A obra, homologada em 26 de janeiro de 2026, prevê a manutenção e a readequação do acesso aquaviário para garantir uma profundidade mínima de 12 metros e um calado operacional de 10,7 metros. O projeto inclui ainda um canal de acesso com 240 metros de largura e uma bacia de manobra de 500 metros de diâmetro.
Com essas novas especificações, o Porto do Recife estará apto a operar navios de até 210 metros de comprimento, patamar que deve otimizar o transporte de cargas e elevar os padrões de segurança nas operações de atracação.
Cronograma e Alocação de Recursos
O plano de investimentos está dividido em duas etapas financeiras: R$ 54,1 milhões já foram empenhados em 2025, enquanto os R$ 45,8 milhões restantes estão programados para o orçamento de 2026.

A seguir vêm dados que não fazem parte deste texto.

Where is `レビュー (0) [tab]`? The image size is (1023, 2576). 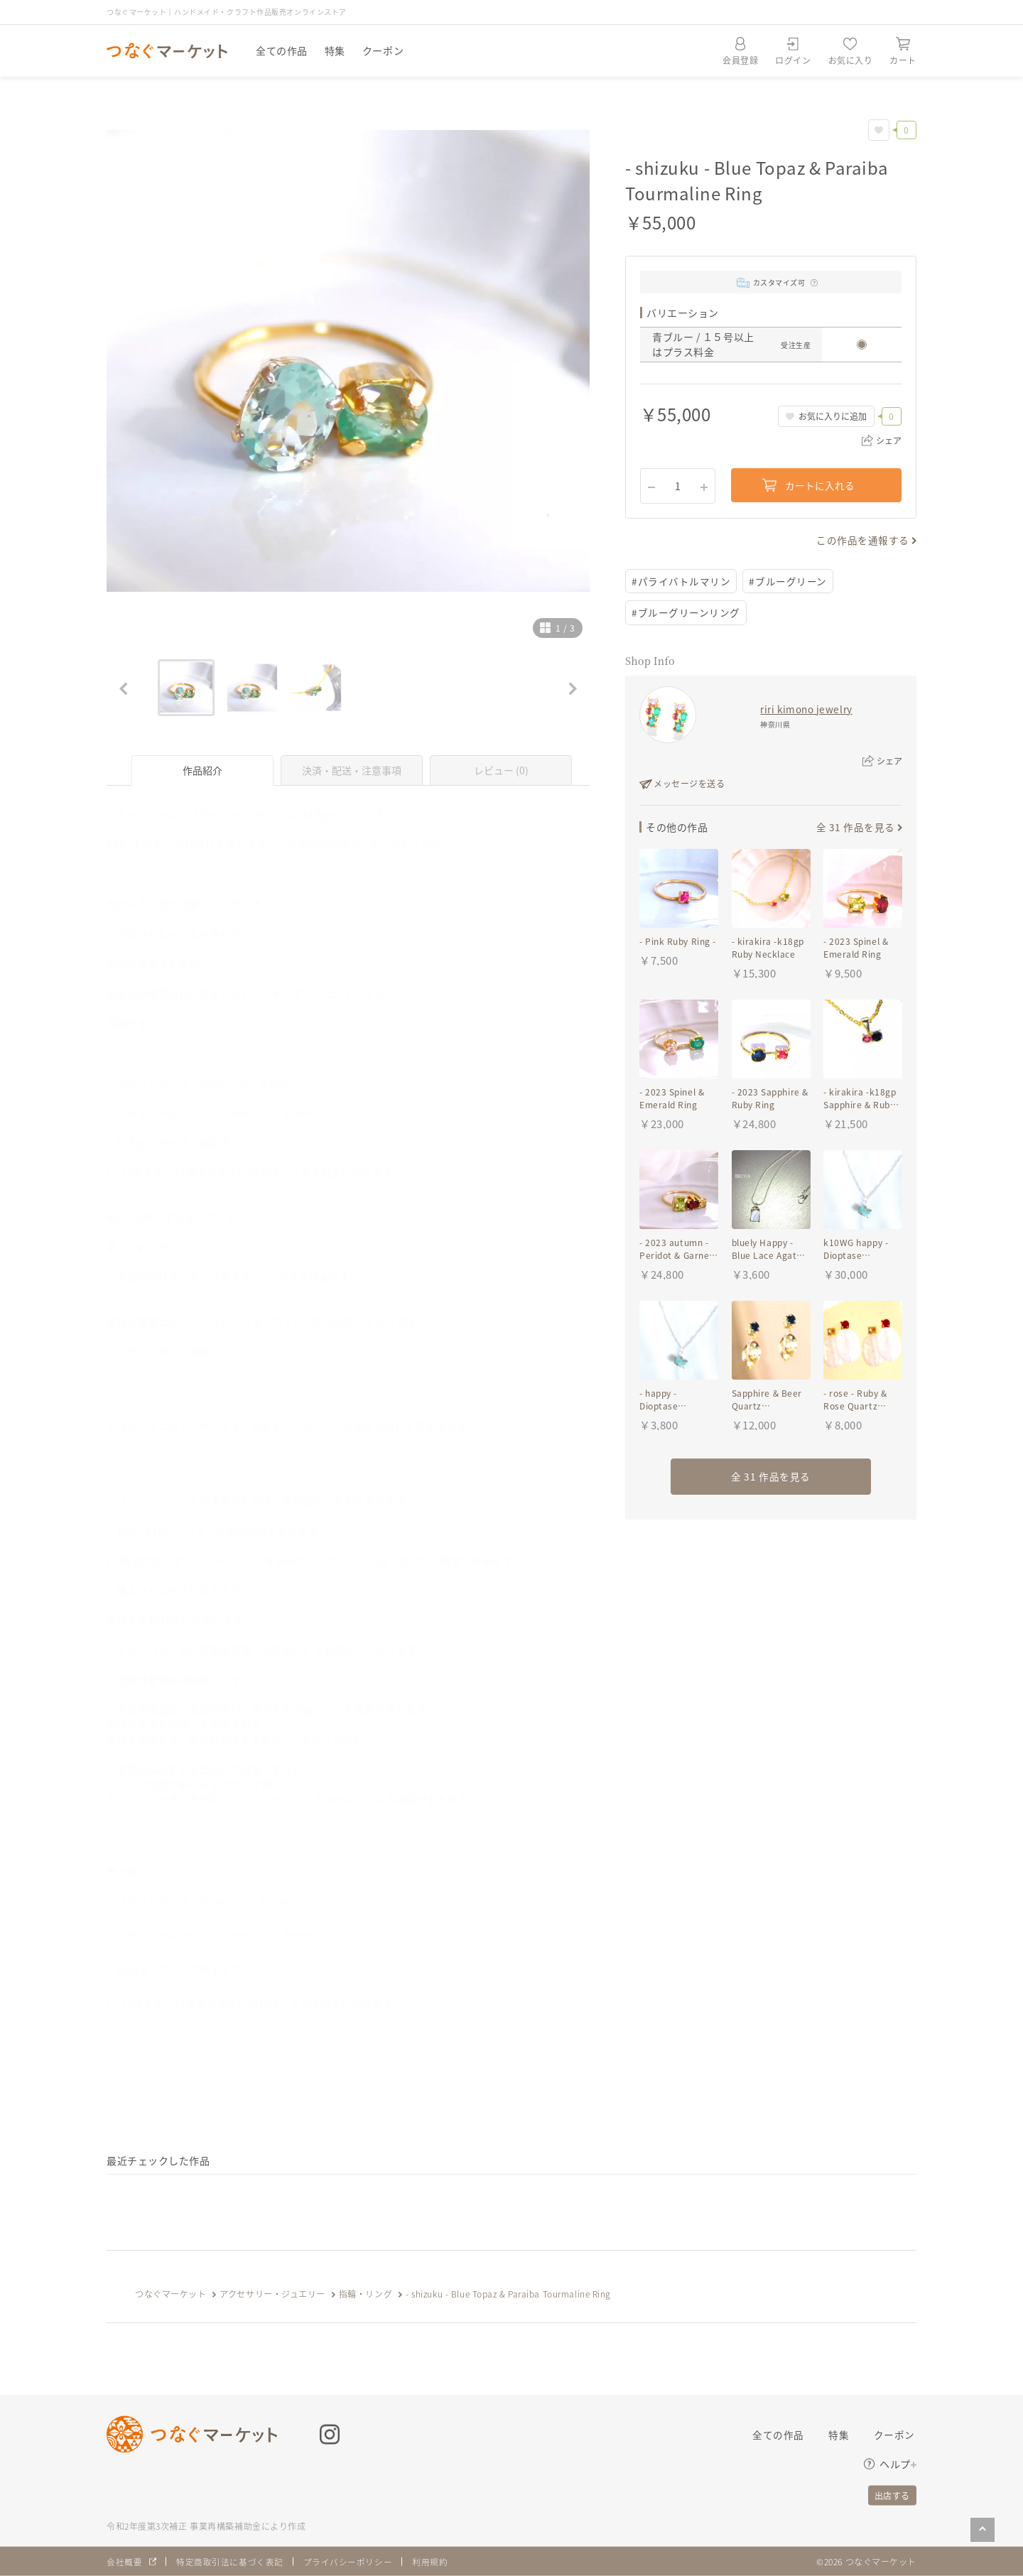
レビュー (0) [tab] is located at coordinates (501, 770).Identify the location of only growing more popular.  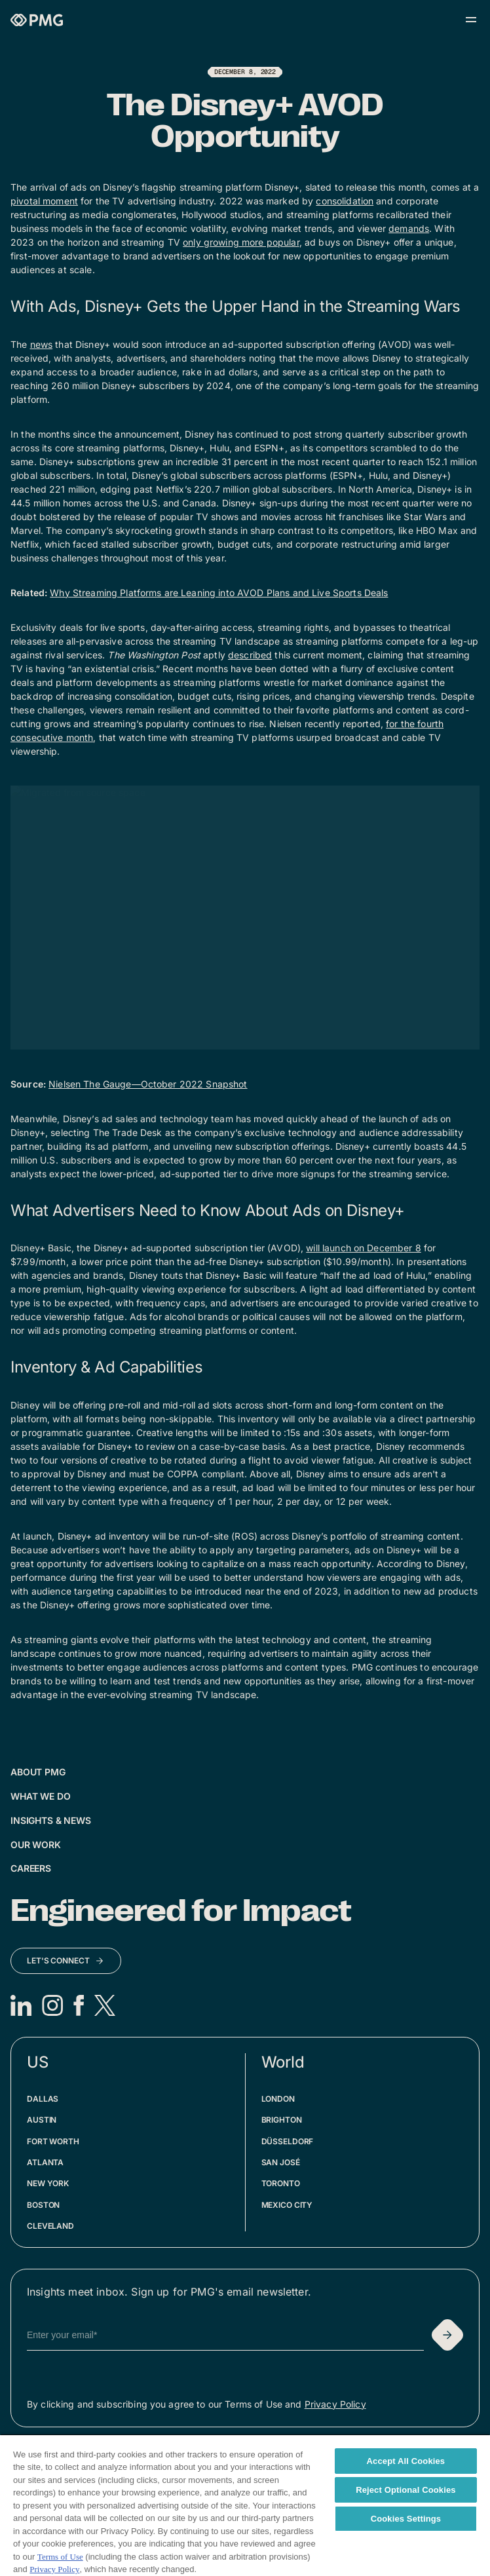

As dragas devem iniciar os trabalhos até março de 2026, com a entrega final da nova geometria do canal prevista para maio de 2027. Segundo a gestão portuária, a intervenção é essencial para reduzir o “custo Brasil” na região, permitindo a entrada de navios com maior capacidade de carga e, consequentemente, fretes mais competitivos.
Impacto no Comércio e Turismo
Além do escoamento de mercadorias e da navegação de cabotagem, a readequação da infraestrutura tem reflexos diretos no setor de turismo. O aumento do calado e a melhoria da bacia de manobra facilitam a operação de grandes navios de cruzeiro, ampliando a janela de recepção de turistas no terminal recifense.
A Secretaria de Desenvolvimento Econômico de Pernambuco avalia que a modernização do Porto do Recife atua de forma complementar aos investimentos realizados no complexo de Suape, consolidando o estado como um hub estratégico para o comércio exterior no Nordeste. A obra é vista por analistas como um passo necessário para que o porto retome sua eficiência diante da evolução das dimensões da frota mercante mundial.